Based on the existing EU-Japan Free Trade Agreement (FTA), the UK is seeking to conclude a similar trade deal with Japan and has published its negotiating objectives ahead of the planned beginning of talks.

Manufacturers of textiles and clothing, and professional and financial services providers are among the UK industries expected to be the biggest winners of lowering trade barriers with Japan, according to International Trade Secretary, Liz Truss.

“We’re optimistic that an agreement with Japan can give us security at home and opportunities abroad,” she said. “It would help improve the resilience of our supply chains through diversity and opening new markets for business, bringing investment, better jobs, higher wages and lower prices, at a time when we need them most.”

The most recent Government analysis shows that the UK economy could benefit from a £1.5 billion boost with a UK-Japan trade deal potentially increasing trade flows between both countries by £15.2 billion.

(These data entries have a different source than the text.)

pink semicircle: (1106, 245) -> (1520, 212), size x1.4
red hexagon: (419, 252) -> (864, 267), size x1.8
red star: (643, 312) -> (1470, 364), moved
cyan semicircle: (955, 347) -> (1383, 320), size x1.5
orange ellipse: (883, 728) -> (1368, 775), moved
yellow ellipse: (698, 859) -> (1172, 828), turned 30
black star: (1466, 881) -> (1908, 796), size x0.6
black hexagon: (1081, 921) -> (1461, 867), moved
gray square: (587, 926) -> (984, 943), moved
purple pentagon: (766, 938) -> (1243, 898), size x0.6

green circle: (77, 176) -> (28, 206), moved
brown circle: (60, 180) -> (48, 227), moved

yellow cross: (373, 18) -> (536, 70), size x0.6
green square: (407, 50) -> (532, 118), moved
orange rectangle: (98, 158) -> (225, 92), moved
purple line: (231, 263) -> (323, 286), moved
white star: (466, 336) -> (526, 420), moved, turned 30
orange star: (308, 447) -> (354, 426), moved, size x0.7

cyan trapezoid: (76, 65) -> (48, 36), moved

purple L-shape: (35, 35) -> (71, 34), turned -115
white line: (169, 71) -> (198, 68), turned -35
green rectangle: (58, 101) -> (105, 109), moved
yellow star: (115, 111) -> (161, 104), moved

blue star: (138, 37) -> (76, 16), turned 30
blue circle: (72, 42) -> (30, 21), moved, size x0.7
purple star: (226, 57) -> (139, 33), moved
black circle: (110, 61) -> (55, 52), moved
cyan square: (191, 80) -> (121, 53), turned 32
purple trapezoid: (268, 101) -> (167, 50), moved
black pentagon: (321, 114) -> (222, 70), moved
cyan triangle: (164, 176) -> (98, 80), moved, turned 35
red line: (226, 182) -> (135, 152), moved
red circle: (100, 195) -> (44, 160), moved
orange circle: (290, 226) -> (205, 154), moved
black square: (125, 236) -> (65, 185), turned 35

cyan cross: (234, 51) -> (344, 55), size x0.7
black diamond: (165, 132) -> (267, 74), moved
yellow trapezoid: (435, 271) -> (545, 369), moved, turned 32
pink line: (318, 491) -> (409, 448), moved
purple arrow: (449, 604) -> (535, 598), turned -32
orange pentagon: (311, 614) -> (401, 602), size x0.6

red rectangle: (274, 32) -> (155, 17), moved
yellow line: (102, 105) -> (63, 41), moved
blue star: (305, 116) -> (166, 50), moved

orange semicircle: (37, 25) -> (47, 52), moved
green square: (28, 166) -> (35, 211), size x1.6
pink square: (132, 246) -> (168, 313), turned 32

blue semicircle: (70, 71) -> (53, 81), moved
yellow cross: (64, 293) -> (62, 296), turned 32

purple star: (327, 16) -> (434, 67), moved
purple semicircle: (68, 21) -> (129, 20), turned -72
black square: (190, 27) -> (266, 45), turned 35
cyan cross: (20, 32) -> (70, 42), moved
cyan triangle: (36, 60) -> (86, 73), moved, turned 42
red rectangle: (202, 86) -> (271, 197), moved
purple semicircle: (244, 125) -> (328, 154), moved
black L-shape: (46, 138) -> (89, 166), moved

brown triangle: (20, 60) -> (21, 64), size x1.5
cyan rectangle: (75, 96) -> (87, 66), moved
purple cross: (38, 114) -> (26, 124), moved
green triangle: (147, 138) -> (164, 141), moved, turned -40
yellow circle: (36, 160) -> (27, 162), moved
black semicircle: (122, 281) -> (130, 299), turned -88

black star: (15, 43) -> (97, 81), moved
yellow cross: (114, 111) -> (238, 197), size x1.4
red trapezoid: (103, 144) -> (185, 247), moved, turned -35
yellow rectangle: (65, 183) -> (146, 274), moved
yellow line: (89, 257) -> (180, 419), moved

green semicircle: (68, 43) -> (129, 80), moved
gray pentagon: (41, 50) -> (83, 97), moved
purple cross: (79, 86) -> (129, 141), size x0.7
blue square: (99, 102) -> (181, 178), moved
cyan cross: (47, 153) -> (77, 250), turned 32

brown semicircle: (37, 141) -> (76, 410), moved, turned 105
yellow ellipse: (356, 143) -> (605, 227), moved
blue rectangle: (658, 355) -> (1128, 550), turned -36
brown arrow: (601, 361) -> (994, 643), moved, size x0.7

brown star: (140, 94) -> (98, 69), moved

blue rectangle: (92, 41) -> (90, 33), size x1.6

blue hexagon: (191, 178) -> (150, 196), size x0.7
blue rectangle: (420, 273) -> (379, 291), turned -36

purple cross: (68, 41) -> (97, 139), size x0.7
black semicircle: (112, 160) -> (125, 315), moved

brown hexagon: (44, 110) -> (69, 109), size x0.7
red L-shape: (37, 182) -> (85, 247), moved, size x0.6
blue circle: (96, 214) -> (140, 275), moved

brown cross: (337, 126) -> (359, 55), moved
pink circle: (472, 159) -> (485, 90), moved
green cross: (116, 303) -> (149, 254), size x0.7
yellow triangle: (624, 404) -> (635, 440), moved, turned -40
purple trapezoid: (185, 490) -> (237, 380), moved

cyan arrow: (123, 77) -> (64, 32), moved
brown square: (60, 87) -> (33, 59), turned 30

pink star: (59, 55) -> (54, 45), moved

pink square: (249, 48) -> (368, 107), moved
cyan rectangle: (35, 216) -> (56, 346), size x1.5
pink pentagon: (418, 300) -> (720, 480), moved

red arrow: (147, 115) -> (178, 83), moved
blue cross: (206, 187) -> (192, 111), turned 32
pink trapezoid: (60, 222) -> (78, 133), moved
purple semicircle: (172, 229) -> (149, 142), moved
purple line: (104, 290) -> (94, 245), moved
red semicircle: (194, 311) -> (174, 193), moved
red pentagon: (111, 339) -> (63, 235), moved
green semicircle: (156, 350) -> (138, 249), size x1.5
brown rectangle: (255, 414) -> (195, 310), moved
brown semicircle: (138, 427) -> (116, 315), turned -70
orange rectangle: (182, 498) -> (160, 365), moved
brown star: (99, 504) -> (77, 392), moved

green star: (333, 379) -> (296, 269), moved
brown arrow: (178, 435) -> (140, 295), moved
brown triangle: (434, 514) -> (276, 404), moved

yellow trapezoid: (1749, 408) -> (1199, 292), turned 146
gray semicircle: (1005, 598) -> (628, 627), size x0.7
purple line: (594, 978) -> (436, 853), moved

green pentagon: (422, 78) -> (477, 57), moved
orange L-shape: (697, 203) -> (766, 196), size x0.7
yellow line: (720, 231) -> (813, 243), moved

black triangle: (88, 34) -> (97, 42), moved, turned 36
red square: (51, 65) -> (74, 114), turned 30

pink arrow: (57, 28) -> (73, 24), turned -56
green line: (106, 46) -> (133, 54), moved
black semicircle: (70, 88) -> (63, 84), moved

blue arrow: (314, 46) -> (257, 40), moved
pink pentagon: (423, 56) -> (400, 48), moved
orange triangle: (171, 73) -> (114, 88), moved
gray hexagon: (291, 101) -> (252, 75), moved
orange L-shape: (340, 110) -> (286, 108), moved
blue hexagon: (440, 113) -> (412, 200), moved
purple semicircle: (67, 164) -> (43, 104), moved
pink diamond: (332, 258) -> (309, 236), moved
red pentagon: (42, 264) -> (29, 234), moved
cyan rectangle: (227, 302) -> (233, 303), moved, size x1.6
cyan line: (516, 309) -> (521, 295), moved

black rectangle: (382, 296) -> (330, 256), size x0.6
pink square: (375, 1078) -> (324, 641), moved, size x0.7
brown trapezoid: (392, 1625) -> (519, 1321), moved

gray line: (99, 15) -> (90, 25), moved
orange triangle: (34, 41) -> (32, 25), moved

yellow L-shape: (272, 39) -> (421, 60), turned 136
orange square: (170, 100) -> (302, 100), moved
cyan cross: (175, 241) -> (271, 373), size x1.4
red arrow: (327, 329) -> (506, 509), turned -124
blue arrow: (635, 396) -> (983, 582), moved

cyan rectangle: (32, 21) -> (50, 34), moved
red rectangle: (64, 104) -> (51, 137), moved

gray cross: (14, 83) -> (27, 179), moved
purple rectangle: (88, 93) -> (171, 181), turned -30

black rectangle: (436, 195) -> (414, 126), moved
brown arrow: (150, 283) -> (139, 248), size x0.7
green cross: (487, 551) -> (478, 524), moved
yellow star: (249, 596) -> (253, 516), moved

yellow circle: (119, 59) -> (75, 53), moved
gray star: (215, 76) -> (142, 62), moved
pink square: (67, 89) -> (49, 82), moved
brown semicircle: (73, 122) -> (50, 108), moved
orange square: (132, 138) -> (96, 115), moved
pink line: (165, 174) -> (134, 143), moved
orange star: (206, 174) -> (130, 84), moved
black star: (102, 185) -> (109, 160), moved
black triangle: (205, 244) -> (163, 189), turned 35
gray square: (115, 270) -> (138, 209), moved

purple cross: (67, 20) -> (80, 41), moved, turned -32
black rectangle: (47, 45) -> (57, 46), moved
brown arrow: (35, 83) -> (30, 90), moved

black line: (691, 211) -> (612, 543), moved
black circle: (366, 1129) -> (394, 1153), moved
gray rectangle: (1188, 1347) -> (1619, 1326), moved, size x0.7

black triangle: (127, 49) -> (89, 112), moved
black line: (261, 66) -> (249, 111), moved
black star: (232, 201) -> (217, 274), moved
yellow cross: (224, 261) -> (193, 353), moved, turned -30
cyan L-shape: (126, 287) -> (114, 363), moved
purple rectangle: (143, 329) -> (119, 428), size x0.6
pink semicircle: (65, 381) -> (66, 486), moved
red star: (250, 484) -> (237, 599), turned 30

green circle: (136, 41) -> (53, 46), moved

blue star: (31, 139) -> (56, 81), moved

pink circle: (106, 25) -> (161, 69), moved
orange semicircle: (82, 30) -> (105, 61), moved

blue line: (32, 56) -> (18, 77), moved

UK exporters would benefit from zero or lower tariffs, according to the Department for International Trade (DIT).

This could create potential savings worth around £33 million per year while UK workers’ wages are expected to increase by £800 million in the long run as a result of the deal.  

While an FTA would benefit the whole of the UK, Scotland, the East Midlands and London expected to benefit the most.

The Japan trade talks are seen as the first logical step towards the UK joining the Comprehensive and Progressive Agreement for Trans-Pacific Partnership (CPTPP), helping diversify its trade and providing opportunities in the world’s fastest growing economies.      

A potential UK-Japan FTA

The UK’s negotiating objectives.  

  • Build on the EU-Japan Economic Partnership Agreement and secure additional benefits for UK businesses.

  • Increase UK GDP and provide new opportunities for UK businesses (including SMEs).

  • Increase the resilience of the UK’s supply chains.

  • Ensure high standards and protections for consumers and workers by not compromising on the UK’s high environmental protection, animal welfare and food standards, and by ensuring both parties meet their commitments on climate change.

  • Protect the integrity of the NHS (which "is not, and never will be, for sale to the private sector, whether overseas or domestic").

  • Secure an agreement that works for the whole of the UK and takes appropriate consideration of the UK’s constitutional arrangements and obligations.